Der Ausbau wirkt ansonsten reduziert, bietet gleichwohl alles, was man zum Segeln und Touren benötigt – nur eben nicht in der sonst üblichen Verfeinerung. So ist das Laminat des Kajütdachs nur leicht geschliffen und mit Topcoat beschichtet worden, um das Zusatzgewicht von Innenschalen oder Verkleidungen zu vermeiden. Sandwichplatten ersetzten schweres Sperrholz an Schotten und Möbelfundamenten. In Pantry und Navi sorgt Sichtcarbon für einen Kontrast zu den wenigen Vollholz-Teilen unter Deck.
Mit 5,85 Tonnen ist die J 121 ziemlich leicht geraten. Zum Vergleich: Eine Pogo 12.50 verdrängt mit 5,5 Tonnen nicht viel weniger. Daraus und aus der großzügigen Besegelung entsteht viel Potenzial. Die Segeltragezahl des Offshore-Speedsters liegt mit knapp 5,4 im deutlich sportlichen Bereich.

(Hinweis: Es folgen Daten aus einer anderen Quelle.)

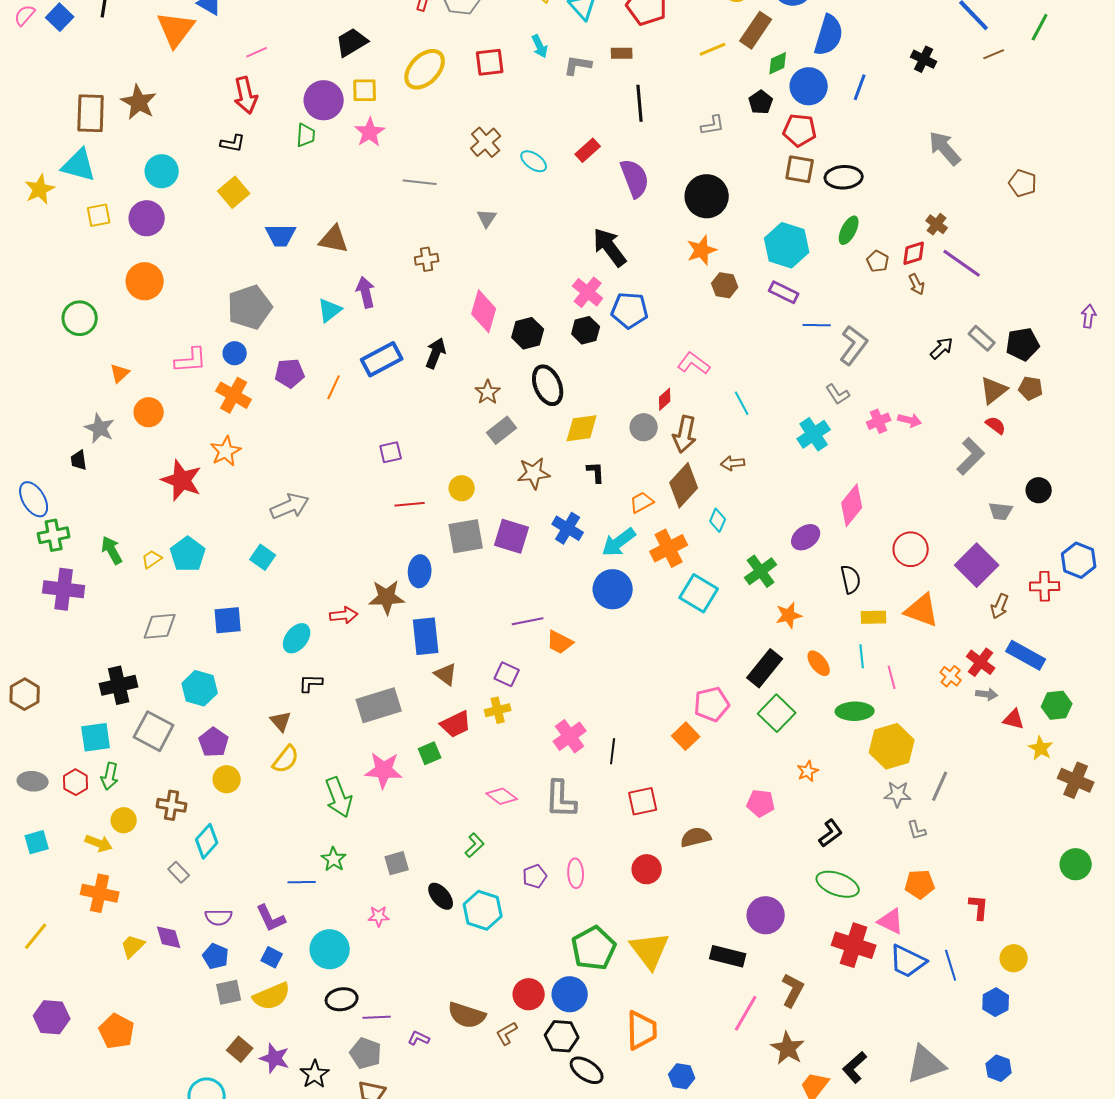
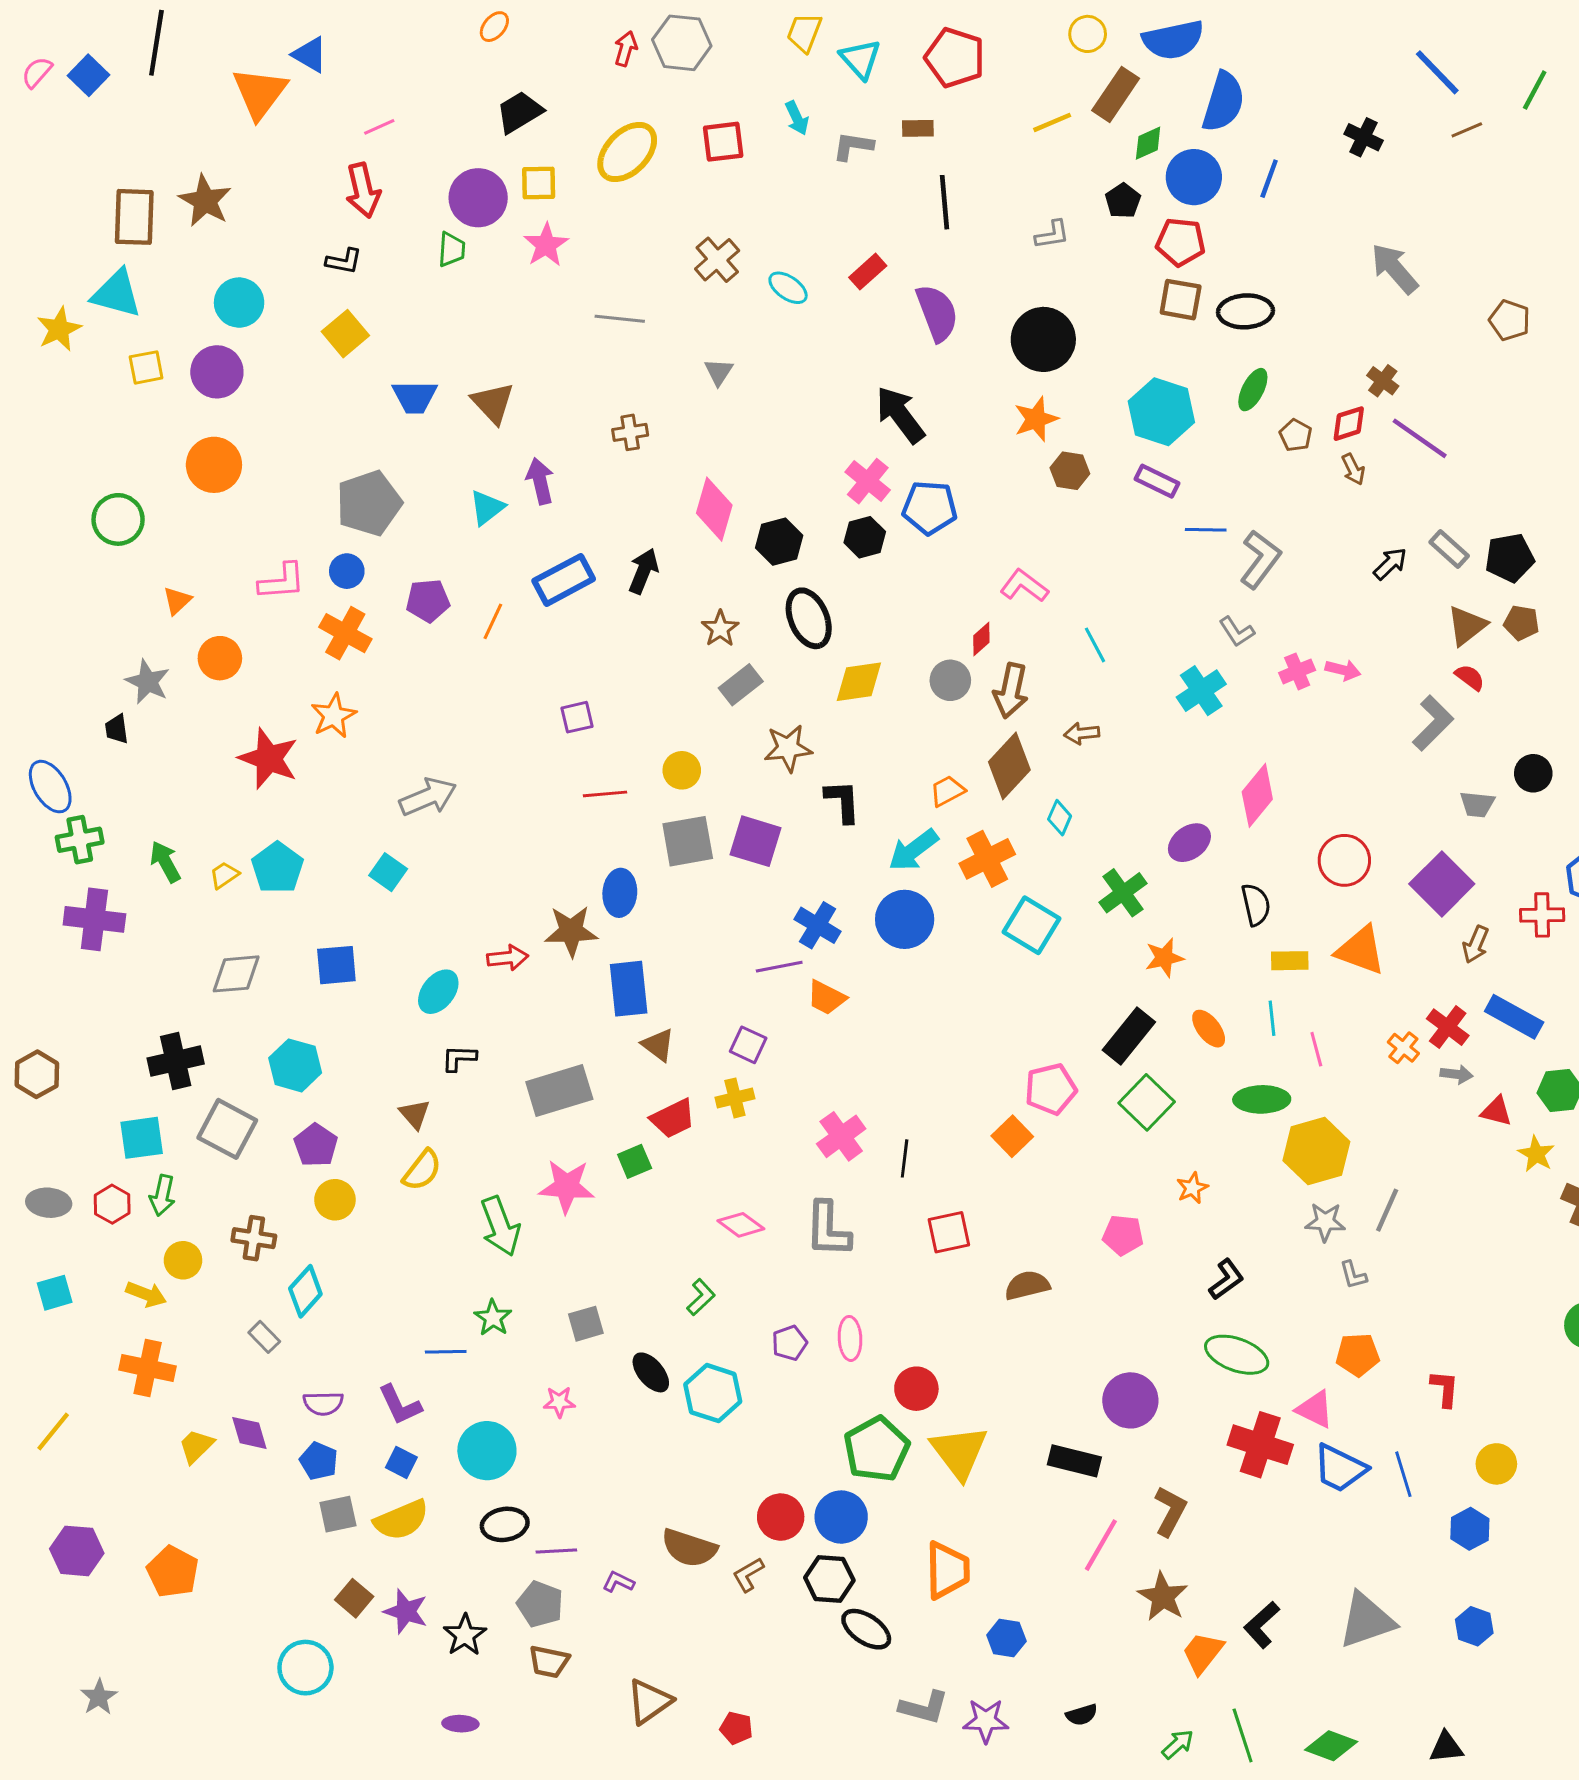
brown triangle: (334, 239) -> (493, 403), turned 36
black L-shape: (596, 472) -> (843, 801), moved, size x1.4
blue cross: (568, 528) -> (818, 925), moved
red circle: (647, 869) -> (916, 1389), moved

Im Segelplan entspricht die sonst eigenständige J/121 den gängigen Trends. Rollbare Vorsegel vereinfachen die Anpassung an sich verändernde Windverhältnisse oder Kurse. Hinterm Ankerkasten lässt sich eine Stagfock anbauen; der Beschlag dafür ist Teil der Standard-Spezifikation. Code Zero und Gennaker werden am ausfahrbaren Kohlefaser-Bugspriet angeschlagen. Auch bei der Deckshardware ist die Neue in der Jetztzeit angekommen – 3D-Holepunkte für die Vorsegel erlauben eine schnellere Feinjustierung, hübsche Tauwerkspleiße und Kauschen ersetzen einiges an massiven Beschlägen.

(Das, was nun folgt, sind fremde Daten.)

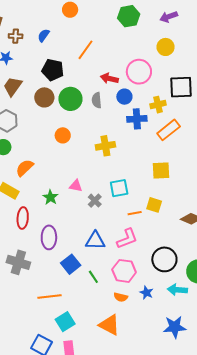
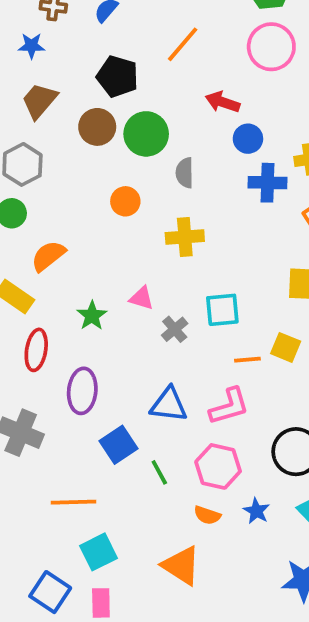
pink circle: (139, 72) -> (271, 47), moved
gray semicircle: (97, 100) -> (185, 173), moved
yellow cross: (105, 146) -> (185, 237), moved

Die J/121 kostet derzeit 368.900 Euro in der Standardkonfiguration, ohne Segel und Elektronik. Das scheint kein Hinderungsgrund zu sein für eine rasche Verbreitung. Kaum präsentiert, sind schon 16 Boote verkauft – für einen Hochsee-Speedster dieser Machart und Preisklasse ein sehr respektables Debüt.
Weitere Informationen und erste Segelfotos finden Sie auf der Homepage von J/Boats
Anmerkung: In einer früheren Version dieses Artikels war das Gewicht der J 122 angegeben, nicht das der J 121. Wir bitten, diese Verwechslung zu entschuldigen!